IMF_Monetary Transmission

Will the Fed follow the Bank of Japan and start making outright purchases of stocks to prop up the market?

Bank of Japan


Analysts and investors in Tokyo have begun to question whether the programme, started in 2010 as a way to prop up the market in the wake of the financial crisis, still serves much purpose. The central bank now owns 80 percent of the domestic exchange-traded fund market, fanning fears that its grip over prices has become too strong.  – FT, Nov ’19

Here are a few clues and a potential roadmap,

“We should allow the central bank to purchase a broader range of securities or assets,” Rosengren [FRB Boston president] said in a speech Friday in New York. “Such a policy, however, would require a change in the Federal Reserve Act.”

U.S. law currently limits Fed purchases to “any obligation which is a direct obligation of, or fully guaranteed as to principal and interest by, any agency of the United States.” That translates to buying U.S. government and agency debt and mortgages issued by federal housing agencies.
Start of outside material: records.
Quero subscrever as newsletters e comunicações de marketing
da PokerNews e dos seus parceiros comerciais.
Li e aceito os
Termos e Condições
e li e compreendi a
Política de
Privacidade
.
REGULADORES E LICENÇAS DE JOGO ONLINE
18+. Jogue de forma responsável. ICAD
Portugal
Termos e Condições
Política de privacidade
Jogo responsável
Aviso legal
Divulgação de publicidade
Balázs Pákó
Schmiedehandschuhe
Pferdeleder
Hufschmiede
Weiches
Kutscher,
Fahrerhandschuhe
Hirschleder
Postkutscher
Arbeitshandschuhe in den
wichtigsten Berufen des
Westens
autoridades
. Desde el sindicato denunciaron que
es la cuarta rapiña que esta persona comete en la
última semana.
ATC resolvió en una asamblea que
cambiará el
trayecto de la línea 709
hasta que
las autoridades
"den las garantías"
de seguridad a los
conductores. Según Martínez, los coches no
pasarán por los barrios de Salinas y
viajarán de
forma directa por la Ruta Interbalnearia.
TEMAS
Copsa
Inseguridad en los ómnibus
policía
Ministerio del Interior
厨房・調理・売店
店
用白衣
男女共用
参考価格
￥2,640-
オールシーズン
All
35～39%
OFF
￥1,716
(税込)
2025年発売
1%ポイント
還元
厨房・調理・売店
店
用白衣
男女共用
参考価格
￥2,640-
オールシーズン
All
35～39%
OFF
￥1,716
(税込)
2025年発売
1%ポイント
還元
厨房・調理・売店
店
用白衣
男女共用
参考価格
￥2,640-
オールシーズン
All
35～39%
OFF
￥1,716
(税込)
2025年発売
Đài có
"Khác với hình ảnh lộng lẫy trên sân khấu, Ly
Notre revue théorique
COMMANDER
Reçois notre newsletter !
The Fed has traditionally maintained a strong internal resistance to expanding its purchases beyond Treasury securities because such activities are essentially credit allocation and leave the central bank vulnerable to criticism of favoritism if it’s investing in the bonds or stocks of specific companies.
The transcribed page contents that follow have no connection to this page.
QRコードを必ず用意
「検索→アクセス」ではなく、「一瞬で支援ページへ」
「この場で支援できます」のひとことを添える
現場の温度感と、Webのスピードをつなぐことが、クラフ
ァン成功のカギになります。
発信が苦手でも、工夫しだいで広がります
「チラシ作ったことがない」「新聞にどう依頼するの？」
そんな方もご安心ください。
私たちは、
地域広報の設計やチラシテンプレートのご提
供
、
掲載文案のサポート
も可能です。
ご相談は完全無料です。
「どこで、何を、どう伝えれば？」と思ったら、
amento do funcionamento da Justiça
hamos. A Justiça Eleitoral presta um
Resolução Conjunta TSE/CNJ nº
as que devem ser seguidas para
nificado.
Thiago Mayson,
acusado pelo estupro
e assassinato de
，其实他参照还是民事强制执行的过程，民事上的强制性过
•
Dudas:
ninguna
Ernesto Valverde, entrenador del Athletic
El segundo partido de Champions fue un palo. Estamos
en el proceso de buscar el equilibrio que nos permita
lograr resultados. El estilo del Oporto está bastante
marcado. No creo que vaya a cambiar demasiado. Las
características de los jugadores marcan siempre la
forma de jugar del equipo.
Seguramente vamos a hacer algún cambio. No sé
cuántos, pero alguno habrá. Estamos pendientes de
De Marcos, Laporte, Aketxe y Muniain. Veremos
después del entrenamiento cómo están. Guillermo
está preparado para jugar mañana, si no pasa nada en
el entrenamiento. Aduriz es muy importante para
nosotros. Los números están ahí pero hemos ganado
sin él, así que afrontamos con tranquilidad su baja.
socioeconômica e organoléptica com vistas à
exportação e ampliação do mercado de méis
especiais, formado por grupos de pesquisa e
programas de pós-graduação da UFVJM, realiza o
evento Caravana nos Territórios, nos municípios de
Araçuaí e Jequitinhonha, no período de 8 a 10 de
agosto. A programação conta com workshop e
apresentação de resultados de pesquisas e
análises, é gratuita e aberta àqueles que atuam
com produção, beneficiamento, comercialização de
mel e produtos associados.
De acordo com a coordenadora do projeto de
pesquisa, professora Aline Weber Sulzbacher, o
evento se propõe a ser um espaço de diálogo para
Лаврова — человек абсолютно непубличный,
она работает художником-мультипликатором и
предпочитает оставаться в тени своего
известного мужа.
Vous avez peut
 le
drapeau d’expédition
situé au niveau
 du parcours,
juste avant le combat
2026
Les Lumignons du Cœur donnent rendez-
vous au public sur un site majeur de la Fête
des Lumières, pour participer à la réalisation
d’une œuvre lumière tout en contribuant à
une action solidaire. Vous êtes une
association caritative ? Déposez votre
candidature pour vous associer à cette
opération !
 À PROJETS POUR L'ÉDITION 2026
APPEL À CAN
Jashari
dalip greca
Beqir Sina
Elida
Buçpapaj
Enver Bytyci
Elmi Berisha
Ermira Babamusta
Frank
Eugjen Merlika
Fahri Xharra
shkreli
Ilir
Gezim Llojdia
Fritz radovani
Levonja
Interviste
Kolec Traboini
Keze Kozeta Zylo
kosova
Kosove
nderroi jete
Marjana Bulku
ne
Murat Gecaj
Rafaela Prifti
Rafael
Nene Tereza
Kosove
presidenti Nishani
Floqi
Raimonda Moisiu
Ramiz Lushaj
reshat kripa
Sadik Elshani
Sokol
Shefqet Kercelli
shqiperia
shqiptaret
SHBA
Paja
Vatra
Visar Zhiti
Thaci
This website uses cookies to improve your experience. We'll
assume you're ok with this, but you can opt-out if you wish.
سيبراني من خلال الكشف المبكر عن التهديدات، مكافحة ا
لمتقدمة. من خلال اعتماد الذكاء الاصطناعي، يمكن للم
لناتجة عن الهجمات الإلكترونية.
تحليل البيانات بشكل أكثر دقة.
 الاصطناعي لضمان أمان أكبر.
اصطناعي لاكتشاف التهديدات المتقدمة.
“New deal progressives are not going to tolerate this unless the unemployment rate has risen sharply,” said Mark Spindel, a co-author of a book about Congress and the Fed.  — Bloomberg, March 6th

Top 10 percent Own 88 percent of Corporate Equities

Good luck changing the Federal Reserve Act in the current populist moment that we find ourselves.   Remember, folks,  88.1 percent of all corporate equities and mutual funds are held by just the Top 10 percent of households.

Nikkei’s Gruesome 30-year Bear Market

By the way,  even with the Bank of Japan’s direct intervention in the stock market,  20 years of zero interest rates, massive fiscal stimulus, and quantitative easing, the Nikkei is still 50 percent below its December 29, 1989 high.